Mechanisms of Acquired Resistance Following Dual EGFR/MET Inhibition in MET-Amplified EGFR TKI-Resistant Lung Cancer.

Mesenchymal-epithelial transition factor (MET) amplification is an epidermal growth factor receptor (EGFR) tyrosine kinase inhibitor (TKI) resistance mechanism that may be overcome by dual inhibition of EGFR and MET. However, acquired resistance after dual inhibition still occurs, and the mechanisms remain largely unknown. We analyzed resistance mechanisms after dual inhibition for MET amplification-mediated EGFR TKI resistance in lung cancer. Patient-derived cell lines were established before and after acquired resistance to dual inhibition, if possible. Potential resistance mechanisms were evaluated through signal pathway analysis and next-generation sequencing.
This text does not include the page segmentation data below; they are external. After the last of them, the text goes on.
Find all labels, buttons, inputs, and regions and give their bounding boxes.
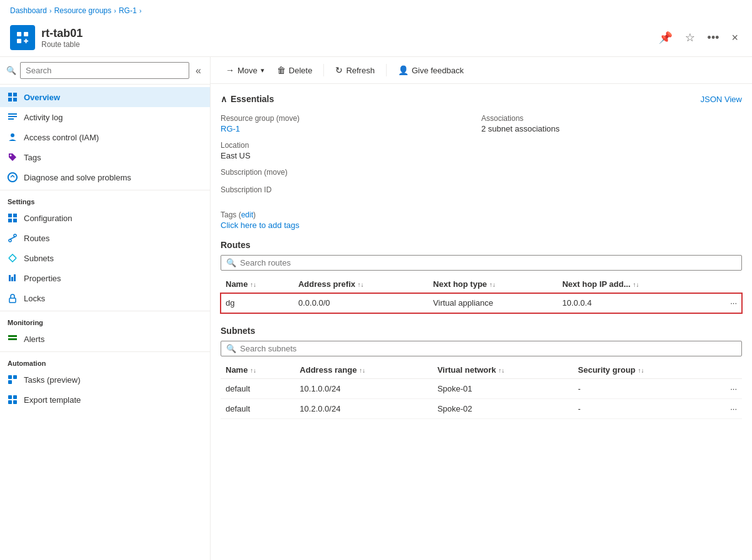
routes-icon: [8, 233, 18, 243]
sidebar-item-activity-log-label: Activity log: [24, 113, 63, 122]
sidebar-item-routes[interactable]: Routes: [0, 228, 210, 248]
resource-subtitle: Route table: [41, 40, 83, 49]
sidebar-item-locks[interactable]: Locks: [0, 288, 210, 308]
sidebar-item-subnets[interactable]: Subnets: [0, 248, 210, 268]
json-view-link[interactable]: JSON View: [701, 95, 742, 104]
sn-sg-sort-icon: ↑↓: [638, 367, 644, 374]
sidebar-item-diagnose[interactable]: Diagnose and solve problems: [0, 167, 210, 187]
routes-table-header: Name ↑↓ Address prefix ↑↓ Next hop type …: [221, 276, 742, 293]
subscription-label: Subscription (move): [221, 168, 481, 177]
subnet-name: default: [221, 399, 295, 419]
table-row[interactable]: default 10.2.0.0/24 Spoke-02 - ···: [221, 399, 742, 419]
sidebar-item-iam[interactable]: Access control (IAM): [0, 127, 210, 147]
svg-rect-22: [8, 335, 17, 337]
subnets-col-address-range[interactable]: Address range ↑↓: [295, 361, 432, 379]
routes-col-address-prefix[interactable]: Address prefix ↑↓: [293, 276, 428, 293]
chevron-up-icon: ∧: [221, 94, 227, 104]
sidebar-item-properties[interactable]: Properties: [0, 268, 210, 288]
feedback-button[interactable]: 👤 Give feedback: [393, 62, 469, 78]
breadcrumb-resource-groups[interactable]: Resource groups: [54, 6, 111, 15]
subnets-col-name[interactable]: Name ↑↓: [221, 361, 295, 379]
sidebar-item-tasks-label: Tasks (preview): [24, 375, 80, 385]
sidebar-item-tasks[interactable]: Tasks (preview): [0, 370, 210, 390]
essentials-grid: Resource group (move) RG-1 Location East…: [221, 111, 742, 200]
sn-name-sort-icon: ↑↓: [250, 367, 256, 374]
location-value: East US: [221, 151, 481, 160]
svg-rect-25: [13, 375, 17, 379]
sidebar-item-overview-label: Overview: [24, 93, 60, 102]
subnets-table-header: Name ↑↓ Address range ↑↓ Virtual network…: [221, 361, 742, 379]
routes-search-input[interactable]: [240, 258, 736, 267]
sidebar-item-tags[interactable]: Tags: [0, 147, 210, 167]
sidebar-item-subnets-label: Subnets: [24, 254, 54, 263]
move-button[interactable]: → Move ▾: [221, 62, 269, 78]
delete-icon: 🗑: [277, 65, 286, 75]
subnet-row-actions[interactable]: ···: [711, 399, 742, 419]
breadcrumb-dashboard[interactable]: Dashboard: [10, 6, 47, 15]
table-row[interactable]: dg 0.0.0.0/0 Virtual appliance 10.0.0.4 …: [221, 293, 742, 313]
sidebar-item-alerts[interactable]: Alerts: [0, 329, 210, 349]
svg-rect-5: [8, 98, 12, 101]
sidebar-item-alerts-label: Alerts: [24, 334, 44, 344]
associations-label: Associations: [481, 114, 742, 123]
sidebar-item-overview[interactable]: Overview: [0, 87, 210, 107]
sidebar-item-export-template[interactable]: Export template: [0, 390, 210, 410]
routes-col-name[interactable]: Name ↑↓: [221, 276, 293, 293]
subnet-address-range: 10.1.0.0/24: [295, 379, 432, 399]
sidebar-item-locks-label: Locks: [24, 294, 45, 303]
activity-log-icon: [8, 112, 18, 122]
sidebar-search-container: 🔍 «: [0, 57, 210, 85]
svg-rect-12: [8, 214, 12, 217]
table-row[interactable]: default 10.1.0.0/24 Spoke-01 - ···: [221, 379, 742, 399]
sn-vnet-sort-icon: ↑↓: [498, 367, 504, 374]
subnets-col-security-group[interactable]: Security group ↑↓: [573, 361, 711, 379]
sidebar-item-tags-label: Tags: [24, 153, 41, 162]
sidebar-item-diagnose-label: Diagnose and solve problems: [24, 173, 131, 182]
routes-col-next-hop-type[interactable]: Next hop type ↑↓: [428, 276, 557, 293]
sidebar-item-configuration-label: Configuration: [24, 214, 72, 223]
sidebar-item-configuration[interactable]: Configuration: [0, 208, 210, 228]
svg-point-17: [14, 234, 16, 237]
routes-col-next-hop-ip[interactable]: Next hop IP add... ↑↓: [557, 276, 712, 293]
pin-button[interactable]: 📌: [655, 28, 676, 47]
sidebar-item-properties-label: Properties: [24, 274, 61, 283]
subnet-virtual-network: Spoke-02: [432, 399, 573, 419]
favorite-button[interactable]: ☆: [681, 28, 699, 47]
svg-rect-19: [11, 277, 13, 281]
svg-rect-9: [8, 118, 14, 120]
subnet-name: default: [221, 379, 295, 399]
subnets-col-virtual-network[interactable]: Virtual network ↑↓: [432, 361, 573, 379]
close-button[interactable]: ×: [728, 28, 742, 47]
tags-edit-link[interactable]: edit: [241, 210, 253, 219]
breadcrumb-rg1[interactable]: RG-1: [118, 6, 137, 15]
routes-search-icon: 🔍: [226, 258, 236, 267]
tags-label: Tags (edit): [221, 210, 742, 219]
subnet-row-actions[interactable]: ···: [711, 379, 742, 399]
search-input[interactable]: [20, 62, 189, 79]
svg-point-16: [9, 239, 11, 242]
svg-rect-13: [13, 214, 17, 217]
subnets-section-title: Subnets: [221, 326, 742, 336]
associations-value: 2 subnet associations: [481, 124, 742, 133]
resource-group-link[interactable]: RG-1: [221, 124, 240, 133]
sn-addr-sort-icon: ↑↓: [359, 367, 365, 374]
move-icon: →: [226, 65, 234, 75]
svg-rect-6: [13, 98, 17, 101]
resource-group-label: Resource group (move): [221, 114, 481, 123]
refresh-icon: ↻: [335, 65, 343, 75]
location-label: Location: [221, 141, 481, 150]
delete-button[interactable]: 🗑 Delete: [272, 62, 318, 78]
subnets-search-input[interactable]: [240, 344, 736, 353]
route-row-actions[interactable]: ···: [712, 293, 742, 313]
header-text: rt-tab01 Route table: [41, 27, 83, 49]
sidebar-item-activity-log[interactable]: Activity log: [0, 107, 210, 127]
more-button[interactable]: •••: [704, 28, 723, 47]
subnets-header-row: Name ↑↓ Address range ↑↓ Virtual network…: [221, 361, 742, 379]
collapse-button[interactable]: «: [193, 63, 204, 79]
refresh-button[interactable]: ↻ Refresh: [330, 62, 380, 78]
tags-add-link[interactable]: Click here to add tags: [221, 220, 300, 230]
resource-group-value: RG-1: [221, 124, 481, 133]
subnets-icon: [8, 253, 18, 263]
subnets-col-actions: [711, 361, 742, 379]
sidebar-nav: Overview Activity log Access control (IA…: [0, 85, 210, 560]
Of 12 patients with resistance after EGFR/MET inhibition, 5 (42%) acquired oncogenic fusions (3 BRAF fusions, 1 ALK fusion, and 1 RET fusion), 1 (8%) developed EGFR T790M, 1 (8%) exhibited EGFR C797S, and 1 (8%) transformed to small cell. The EGFR T790M and ALK fusion responded to subsequent targeted therapies. Serial cell lines from a patient with EGFR L858R and MET amplification (PE5345), after resistance to osimertinib and capmatinib through gradual escalation of drug exposure in vitro (PE5345 os/cp R) and after clinical resistance to osimertinib and capmatinib (PE5867), were propagated. Novel acquired general transcription factor IIi-BRAF fusions emerged in PE5867. Osimertinib plus trametinib reversed resistance. PE5345 os/cp R overexpressed EGFR, which was inhibited by afatinib. Additionally, amivantamab induced significant antibody-dependent cell-mediated cytotoxicity (ADCC) against PE5345, PE5867, and PE5345 os/cp R. We found that resistance after dual inhibition is heterogeneous, but some might still be targetable. Amivantamab induced significant ADCC against both MET-amplified EGFR TKI-resistant cancer and resistant cells after dual EGFR/MET inhibition. Understanding resistance mechanisms may provide clues for subsequent therapy.